Bijlage II bij het Besluit omgevingsrecht
Artikel 4
Voor verlening van een omgevingsvergunning voor een activiteit als bedoeld in artikel 2.1, eerste lid, onder c, van de wet waarbij met toepassing van artikel 2.12, eerste lid, onder a, onder 2⁰, van de wet van het bestemmingsplan of de beheersverordening wordt afgeweken, komen in aanmerking:
9. het gebruiken van bouwwerken, eventueel in samenhang met bouwactiviteiten die de
bebouwde oppervlakte of het bouwvolume niet vergroten, en van bij die bouwwerken aansluitend terrein, mits, voor zover gelegen buiten de bebouwde kom, het uitsluitend betreft een logiesfunctie voor werknemers of de opvang van asielzoekers of andere categorieën vreemdelingen […]
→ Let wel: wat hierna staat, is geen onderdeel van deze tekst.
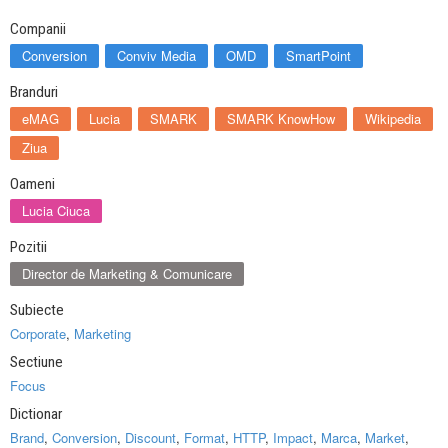
Companii
Conversion
Conviv Media
OMD
SmartPoint
Branduri
eMAG
Lucia
SMARK
SMARK KnowHow
Wikipedia
Ziua
Oameni
Lucia Ciuca
Pozitii
Director de Marketing & Comunicare
Subiecte
Corporate
,
Marketing
Sectiune
Focus
Dictionar
Brand
,
Conversion
,
Discount
,
Format
,
HTTP
,
Impact
,
Marca
,
Market
,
Bestemmingsplan Sittard-Zuid
Artikel 1.75 Huishouden
De bewoning van een woning door:
  • een persoon;
  • meerdere personen in de vorm van een samenlevingsverband, niet zijnde kamerverhuur.
Artikel 1.83 Kamerverhuur
de bedrijfsmatige verhuur van minimaal vijf onzelfstandige woonruimten binnen een bestaand (woon)gebouw niet bestemd voor recreatieve bewoning.
Artikel 1.129 Wonen
wonen in een woning, zijnde een complex van ruimten, uitsluitend bedoeld voor de huisvesting van één huishouden.
Artikel 19 Wonen
19.1
Bestemmingsomschrijving
De voor “Wonen” aangewezen gronden zijn bestemd voor:
a. wonen;
[…]
kamerverhuur, uitsluitend ter plaatse van de aanduiding “kamerverhuur” […].
19.4
Specifieke gebruiksregels
19.4.1
Strijdig gebruik
Onder verboden gebruik als bedoeld in artikel 29 wordt tevens verstaan:
het gebruik van bebouwing voor de uitoefening van een aan huis gebonden beroep of een aan huis gebonden bedrijf, anders dan toegestaan krachtens de regels van dit bestemmingsplan.
het gebruik van (vrijstaande) bijgebouwen als zelfstandige woning en/of als afhankelijke woonruimte;
kamerverhuur, met uitzondering van de gronden ter plaatse van de aanduiding “kamerverhuur”.